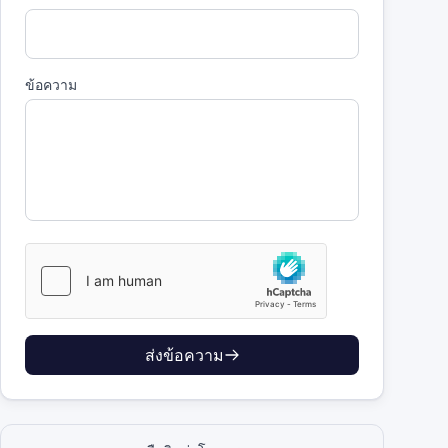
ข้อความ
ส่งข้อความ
==
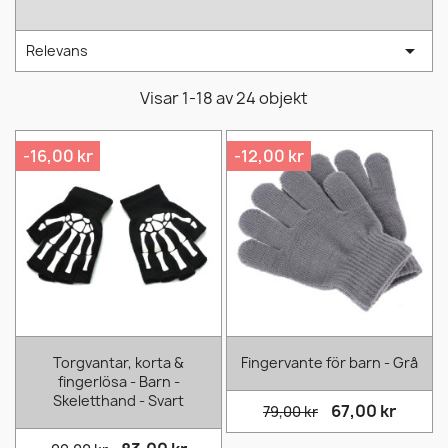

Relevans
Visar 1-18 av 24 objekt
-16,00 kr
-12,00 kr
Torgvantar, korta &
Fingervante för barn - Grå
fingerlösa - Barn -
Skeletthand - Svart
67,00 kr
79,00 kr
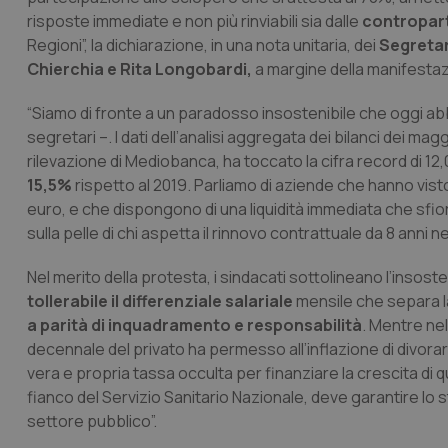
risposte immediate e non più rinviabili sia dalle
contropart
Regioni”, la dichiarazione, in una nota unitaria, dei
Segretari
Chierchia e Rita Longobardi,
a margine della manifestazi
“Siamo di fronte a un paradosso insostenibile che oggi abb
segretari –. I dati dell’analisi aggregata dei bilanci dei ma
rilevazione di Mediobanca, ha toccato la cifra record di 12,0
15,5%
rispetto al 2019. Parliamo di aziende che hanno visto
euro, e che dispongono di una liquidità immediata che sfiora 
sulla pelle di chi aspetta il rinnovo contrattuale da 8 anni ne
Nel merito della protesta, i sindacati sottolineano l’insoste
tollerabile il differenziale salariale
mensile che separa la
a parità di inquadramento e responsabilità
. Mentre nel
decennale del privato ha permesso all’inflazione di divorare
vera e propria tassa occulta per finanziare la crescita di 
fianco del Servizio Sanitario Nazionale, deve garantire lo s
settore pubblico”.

◆ **AIM OF THE TASK**
Show each line in the entries that holds the string "della".

◆ **ANSWER BELOW**
a margine della manifestazi
Nel merito della protesta, i sindacati sottolineano l’insoste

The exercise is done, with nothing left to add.